Barack Obama announced Wednesday his plan to impose a tax on banks that would “recoup every last penny for American taxpayers.” The move was a political gesture—with no real substance—aimed at distancing himself from the banks as they prepare to announce multi-million dollar year-end bonuses.
The tax will affect banks, insurance companies and large broker-dealers with over $50 billion in consolidated assets, or about 50 firms. Thirty-five of those will be US companies, and the rest will be US branches of foreign groups.
“We want our money back, and we’re going to get it,” said Obama, striking a populist pose. “My determination to achieve this goal is only heightened when I see reports of massive profits and obscene bonuses at some of the very firms who owe their continued existence to the American people,” he declared.
Obama said his new tax would raise about $90 billion from the banks over ten years, and cover all remaining government losses under the Troubled Asset Relief Program (TARP). By contrast, the Special Inspector General of the bank bailout estimated total assistance to the US financial system at up to $23 trillion.
Obama is seeking to convince the public that by paying back the TARP money, the banks are fully recompensing taxpayers. But TARP is only one among dozens of government handouts to the banks, ranging from free and unlimited access to credit, guarantees against losses, easier regulation, and cash handed out indiscriminately in late 2008 as the financial system collapsed.
Even the Wall Street Journal, an intransigent opponent of corporate taxes and regulation, shrugged off the proposal, calling it “Obama’s gentle bank tax.” A blog entry on WSJ.com observed that, “Paying out $10 billion a year is no sweat for an industry that, according to Goldman Sachs, made $250 billion in earnings before taxes and loan-loss provisions last year.”
Despite the grotesque levels of bank bonuses paid out last year, Obama made only a polite recommendation to the banks. “I’d suggest you might want to consider simply meeting your responsibilities and I’d urge you to cover the costs of the rescue not by sticking it to your shareholders or your customers or fellow citizens with the bill, but by rolling back bonuses for top earners and executives,” he said.

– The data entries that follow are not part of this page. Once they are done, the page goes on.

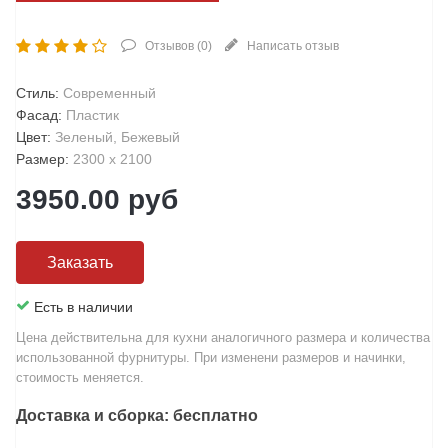
Отзывов (
0
)
Написать отзыв
Стиль
:
Современный
Фасад
:
Пластик
Цвет
:
Зеленый, Бежевый
Размер
:
2300 х 2100
3950.00
руб
Заказать
Есть в наличии
Цена действительна для кухни аналогичного размера и количества
использованной фурнитуры. При изменени размеров и начинки,
стоимость меняется.
Доставка и сборка: бесплатно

The Obama administration is fully implicated in and responsible for the resumption of “obscene” bank bonuses. The administration has refused (and continues to refuse) to set any real limits on executive payment. There are only a handful of firms, including American International Group, that are required to submit their bonus payment proposals to the government, and even among those, it has approved multi-million-dollar payouts.
The original TARP proposal specified that the government was to recoup the entirety of its TARP loans by 2013, and Obama’s new proposal would push this date three years earlier.
Despite the weak-kneed character of the proposal it still may not receive congressional approval. Brian Gardner, an analyst at Keefe, Bruyette & Woods, wrote yesterday, “In the end, we are somewhat skeptical that Congress will pass such a tax.” He put the chances of the tax passing Congress at less than half. Obama pathetically urged the banks not pay their congressional representatives to vote against their bill, saying they should pay the tax, “instead of sending a phalanx of lobbyists to fight this proposal”.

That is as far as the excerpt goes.